Section 494 of the Indian Penal Code, 1860 states- “Whoever, having a husband or wife living, marries in any case in which such marriage is void by reason of its taking place during the life of such husband or wife, shall be punished with imprisonment of either description for a term which may extend to seven years, and shall also be liable to fine.”[6]

The above-mentioned Section also provides that the Section does not apply where:

  1. any person whose marriage with such husband or wife has been declared void by a Court of competent jurisdiction
  2. where the spouse has been continually absent for a period of 7 years and not heard to be alive within such period.

Thus, a combined reading of Sections 17 of Hindu Marriage Act and Section 494 of the Indian Penal Code require that to make out a case for bigamy the following essential ingredients must be established as laid down in Nagalingam v. Sivagami [7]:

  1. The accused must have contracted the first marriage
  2. Whilst the first marriage was subsisting, the accused must have contacted a second marriage
  3. Both the marriages must be valid.

What is important to keep in mind is that not only the first but the second marriage must also be a valid marriage in accordance with the Hindu Marriage Act. So what is meant by second marriage to be a ‘valid marriage’?


Section 7(1) of the Hindu Marriage Act says-“A Hindu marriage may be solemnized in accordance with the customary rites and ceremonies of either party thereto.”[8]

Therefore, for the second marriage to be valid it must fulfil the requirement of Section 7.

In the case of Bhaurao Shankar Lokhande v. State of Maharashtra[9] , the Hon’ble Supreme Court held- “Prima facie, the expression ‘whoever…. marries’ must mean ‘whoever marries-validly’ or ‘whoever…. marries and whose marriage is a valid one’. If the marriage is not a valid one, according to the law applicable to the parties, no question of its being void by reason of its taking place during the life of the husband or wife of the person marrying arises. If the marriage is not a valid marriage, it is no marriage in the eye of law.”[10]

The Court, further, continued- “The word ‘solemnize’ means, in connection with a marriage, ‘to celebrate the marriage with proper ceremonies and in due form’, according to the Shorter Oxford Dictionary. It follows, therefore, that unless the marriage is ‘celebrated or performed with proper ceremonies and due form’ it cannot be said to be ‘solemnized’. It is therefore essential, for the purpose of s. 17 of the Act, that the marriage to which s. 494 I.P.C. applies on account of the provisions of the Act, should have been celebrated with proper ceremonies and in due form. Merely going through certain ceremonies with the intention that the parties be taken to be married, will not make them ceremonies Prescribed by law or approved by any established custom.[11]


The provisions against bigamy have bred injustice over the years by allowing the erring spouses to escape the clutches of law.

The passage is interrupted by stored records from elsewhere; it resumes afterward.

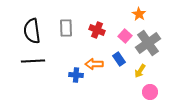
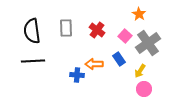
red cross: rotated 14 degrees clockwise
blue cross: moved 1 px right
pink circle: moved 6 px left, 3 px up
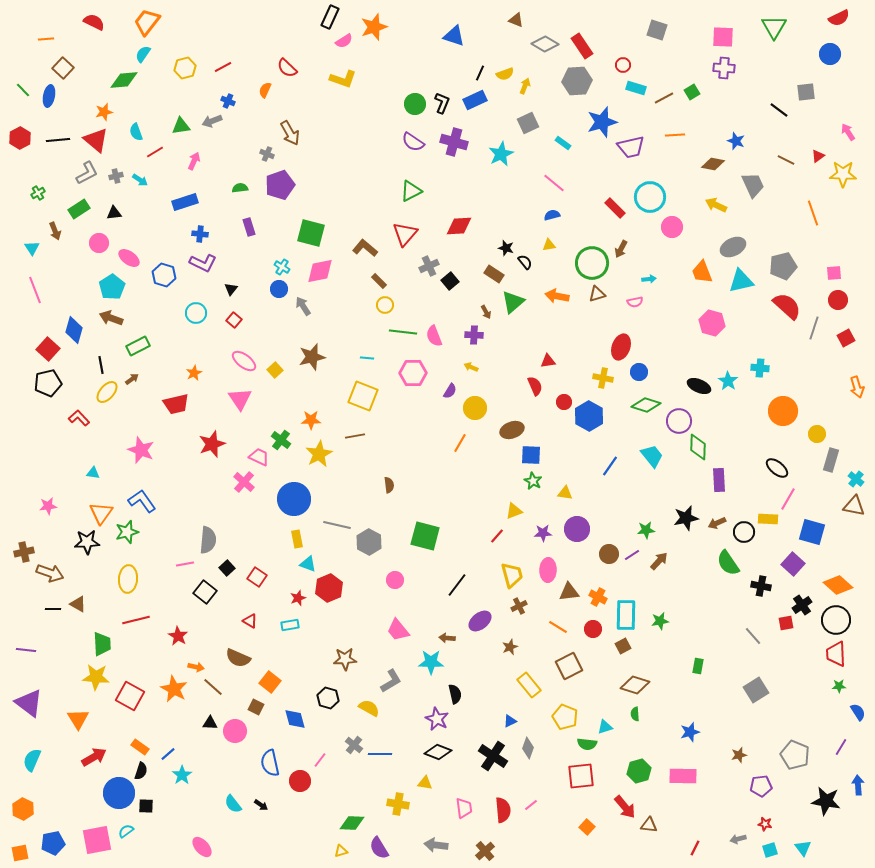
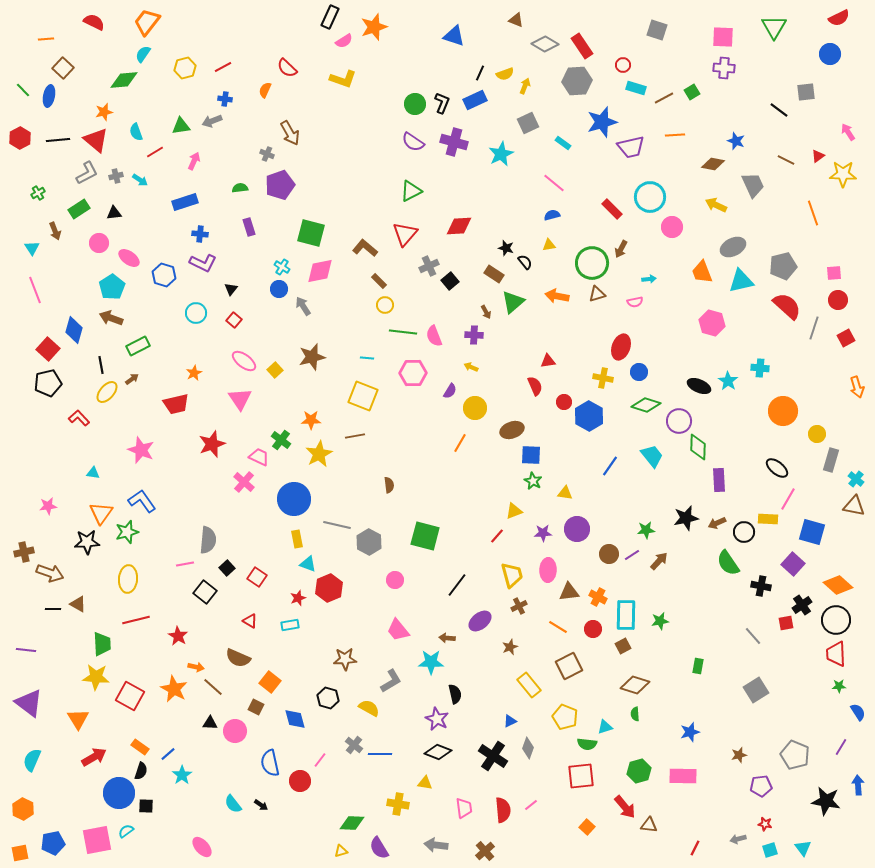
blue cross at (228, 101): moved 3 px left, 2 px up; rotated 16 degrees counterclockwise
red rectangle at (615, 208): moved 3 px left, 1 px down
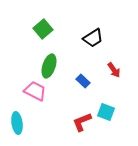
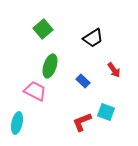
green ellipse: moved 1 px right
cyan ellipse: rotated 20 degrees clockwise
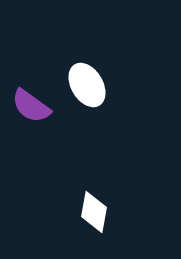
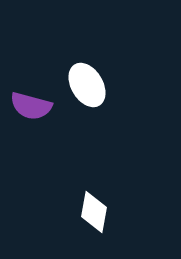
purple semicircle: rotated 21 degrees counterclockwise
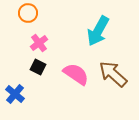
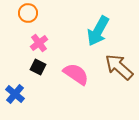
brown arrow: moved 6 px right, 7 px up
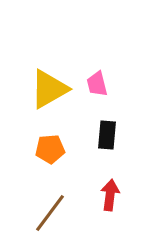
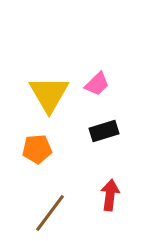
pink trapezoid: rotated 120 degrees counterclockwise
yellow triangle: moved 5 px down; rotated 30 degrees counterclockwise
black rectangle: moved 3 px left, 4 px up; rotated 68 degrees clockwise
orange pentagon: moved 13 px left
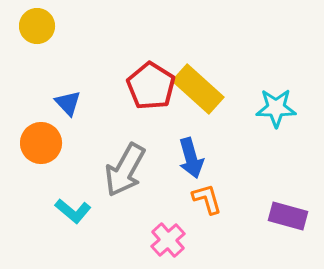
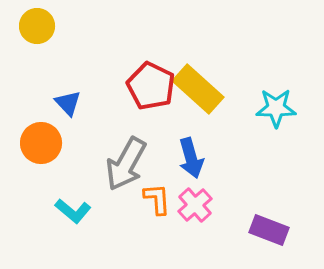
red pentagon: rotated 6 degrees counterclockwise
gray arrow: moved 1 px right, 6 px up
orange L-shape: moved 50 px left; rotated 12 degrees clockwise
purple rectangle: moved 19 px left, 14 px down; rotated 6 degrees clockwise
pink cross: moved 27 px right, 35 px up
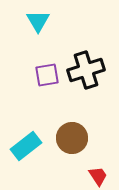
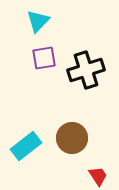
cyan triangle: rotated 15 degrees clockwise
purple square: moved 3 px left, 17 px up
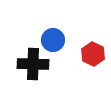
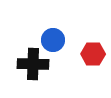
red hexagon: rotated 25 degrees counterclockwise
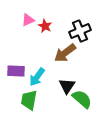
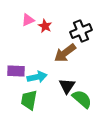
black cross: moved 1 px right
cyan arrow: rotated 138 degrees counterclockwise
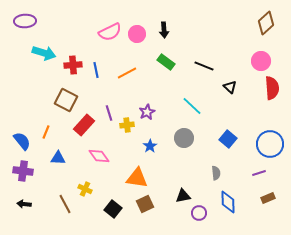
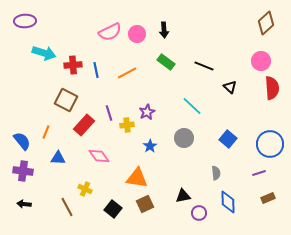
brown line at (65, 204): moved 2 px right, 3 px down
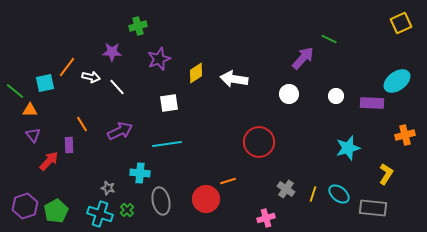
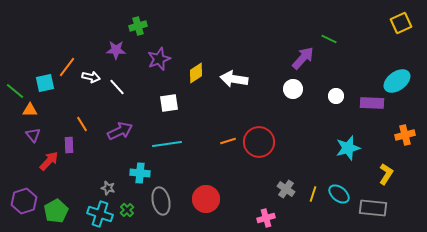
purple star at (112, 52): moved 4 px right, 2 px up
white circle at (289, 94): moved 4 px right, 5 px up
orange line at (228, 181): moved 40 px up
purple hexagon at (25, 206): moved 1 px left, 5 px up
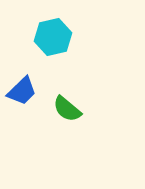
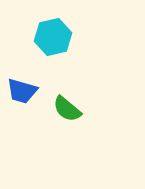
blue trapezoid: rotated 60 degrees clockwise
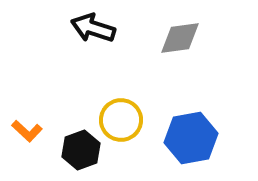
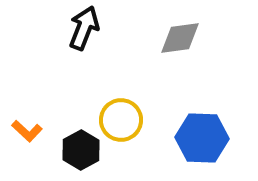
black arrow: moved 9 px left; rotated 93 degrees clockwise
blue hexagon: moved 11 px right; rotated 12 degrees clockwise
black hexagon: rotated 9 degrees counterclockwise
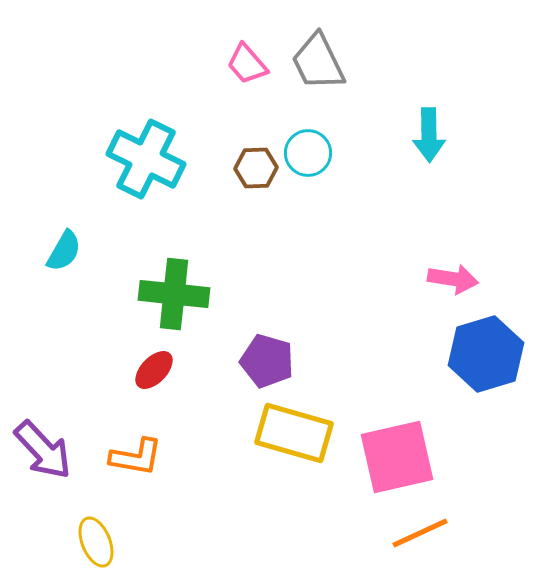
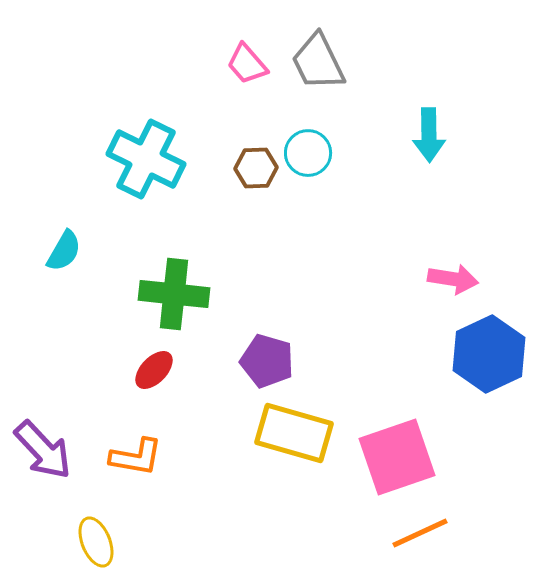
blue hexagon: moved 3 px right; rotated 8 degrees counterclockwise
pink square: rotated 6 degrees counterclockwise
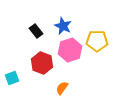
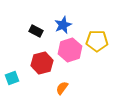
blue star: moved 1 px up; rotated 24 degrees clockwise
black rectangle: rotated 24 degrees counterclockwise
red hexagon: rotated 25 degrees clockwise
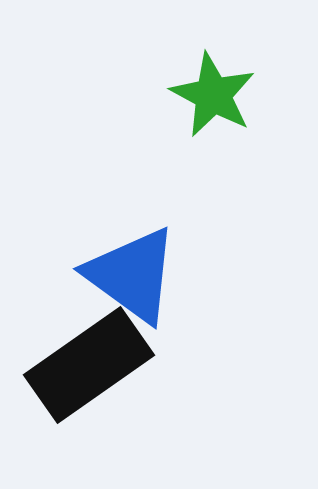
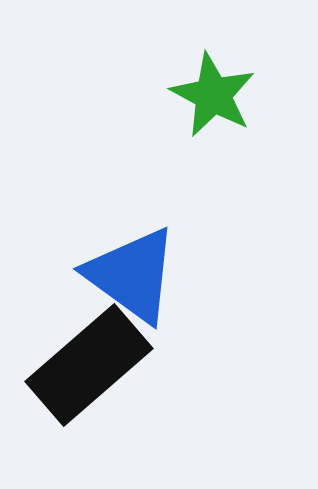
black rectangle: rotated 6 degrees counterclockwise
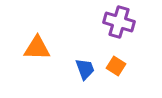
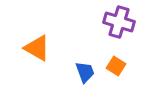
orange triangle: rotated 28 degrees clockwise
blue trapezoid: moved 3 px down
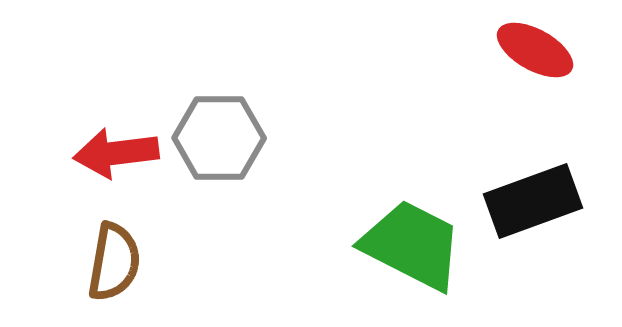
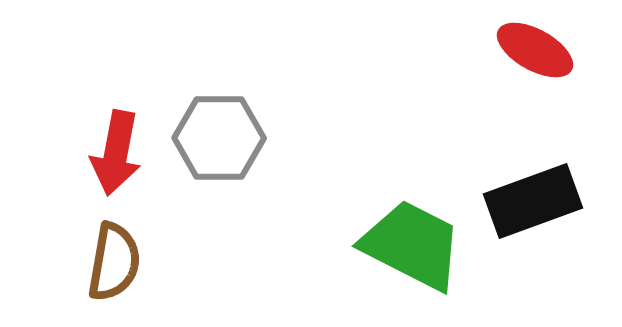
red arrow: rotated 72 degrees counterclockwise
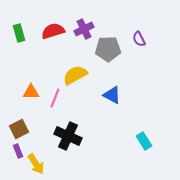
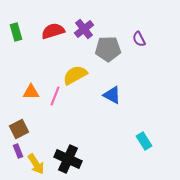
purple cross: rotated 12 degrees counterclockwise
green rectangle: moved 3 px left, 1 px up
pink line: moved 2 px up
black cross: moved 23 px down
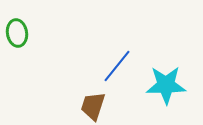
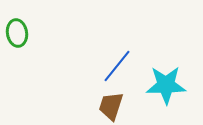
brown trapezoid: moved 18 px right
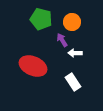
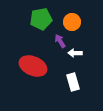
green pentagon: rotated 25 degrees counterclockwise
purple arrow: moved 2 px left, 1 px down
white rectangle: rotated 18 degrees clockwise
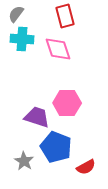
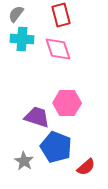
red rectangle: moved 4 px left, 1 px up
red semicircle: rotated 12 degrees counterclockwise
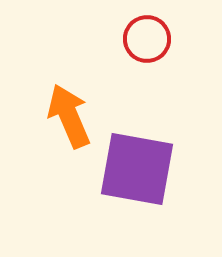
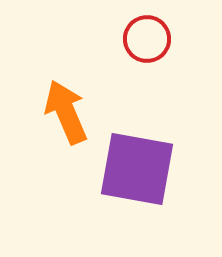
orange arrow: moved 3 px left, 4 px up
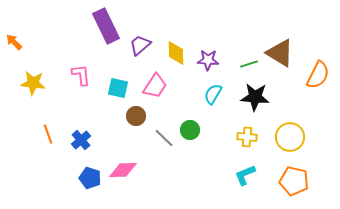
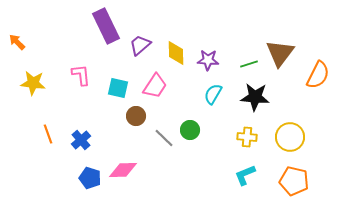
orange arrow: moved 3 px right
brown triangle: rotated 36 degrees clockwise
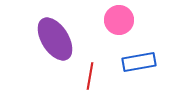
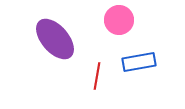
purple ellipse: rotated 9 degrees counterclockwise
red line: moved 7 px right
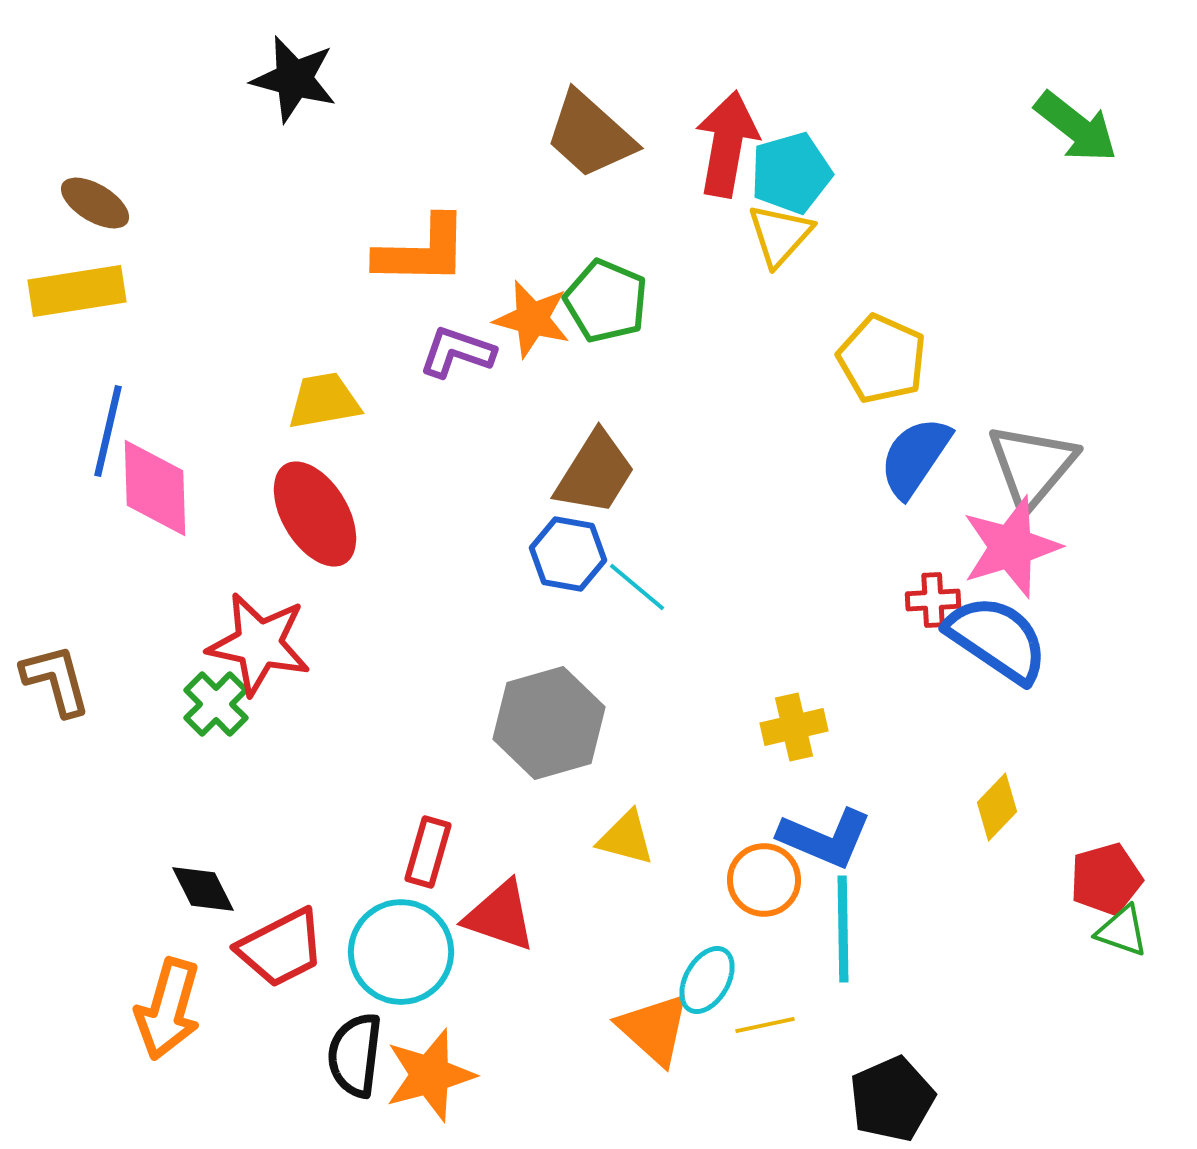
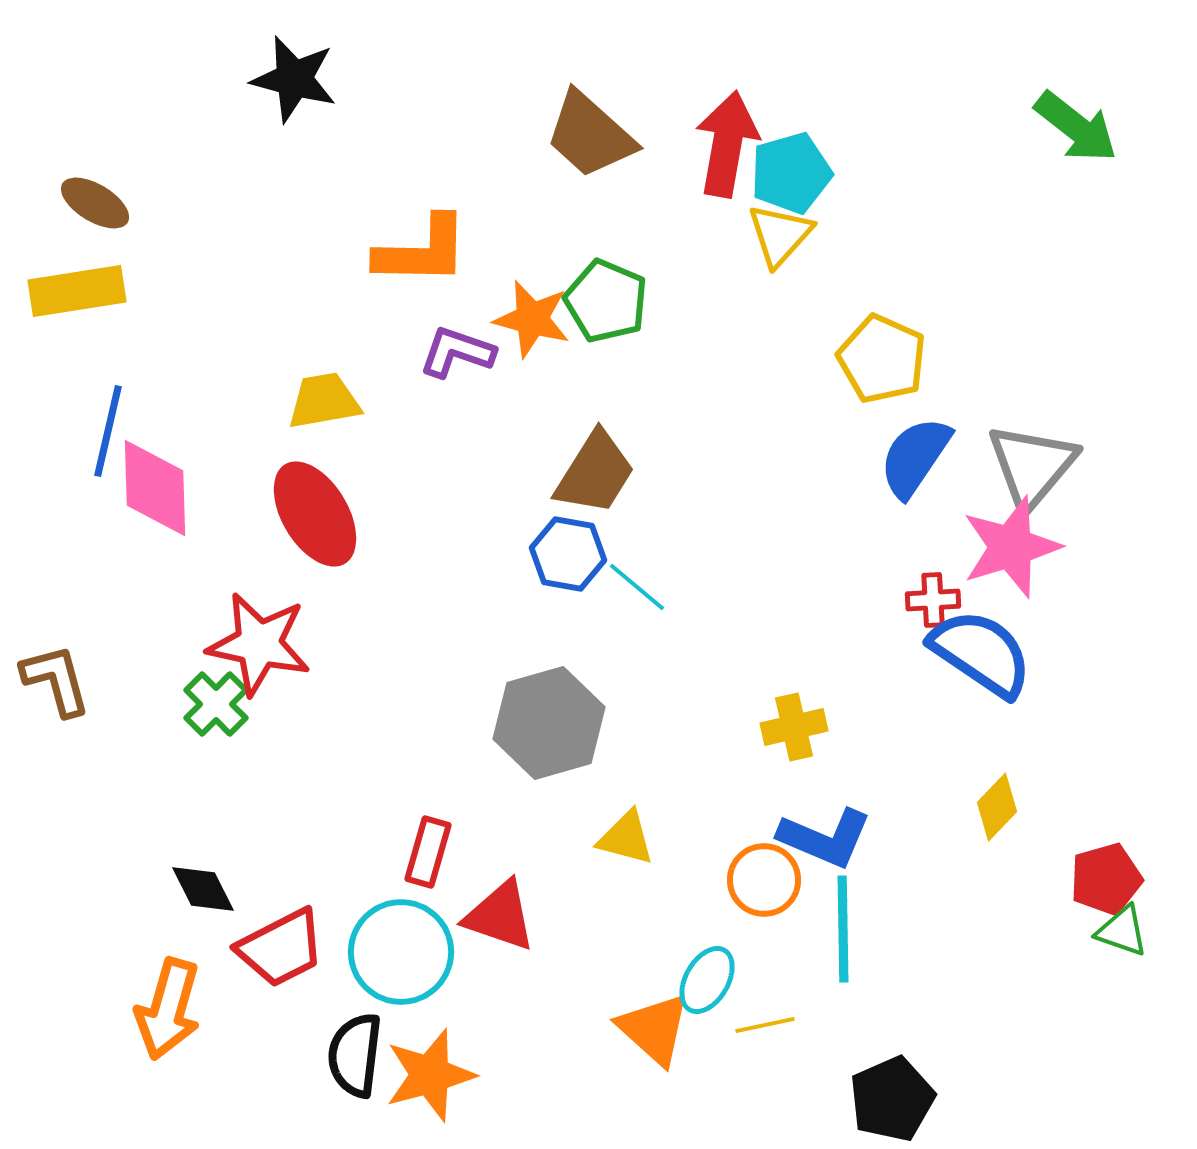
blue semicircle at (997, 639): moved 16 px left, 14 px down
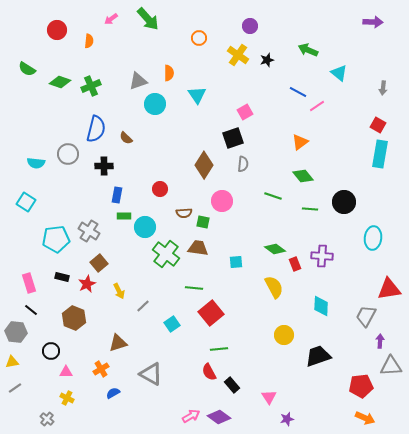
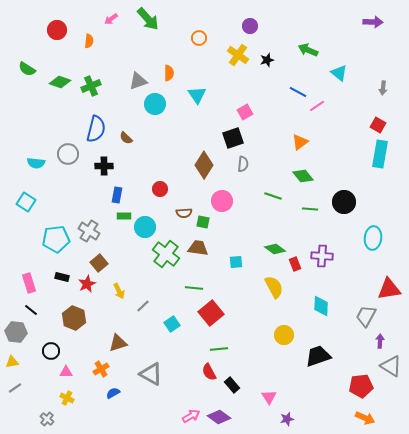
gray triangle at (391, 366): rotated 35 degrees clockwise
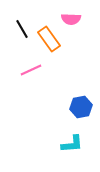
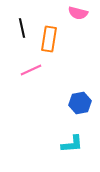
pink semicircle: moved 7 px right, 6 px up; rotated 12 degrees clockwise
black line: moved 1 px up; rotated 18 degrees clockwise
orange rectangle: rotated 45 degrees clockwise
blue hexagon: moved 1 px left, 4 px up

They conveniently fail to perform some ritual or ceremony as required by law for solemnisation of marriage, and failing to prove that the second marriage was ‘valid’ the law paves the way for the offenders to escape justice.

In Bhaurao Shankar Lokhande’s case[12], the accused husband was acquitted merely because the complainant could not prove the existence of a custom prevalent in their community which dispensed with the performance of two ceremonies- invocation before the sacred fire and satpadi, and since these two ceremonies were not performed the offence of bigamy was held to be not made out.

The Hon’ble Karnataka High Court in the case of Ram Singh v. R. Susila Bai And Anr.[13] relied on the afore-mentioned judgement and gave the accused husband benefit of doubt on the ground that the performance of two essential ceremonies- invocation before the sacred fire and satpadi- were not proved  by reliable evidence.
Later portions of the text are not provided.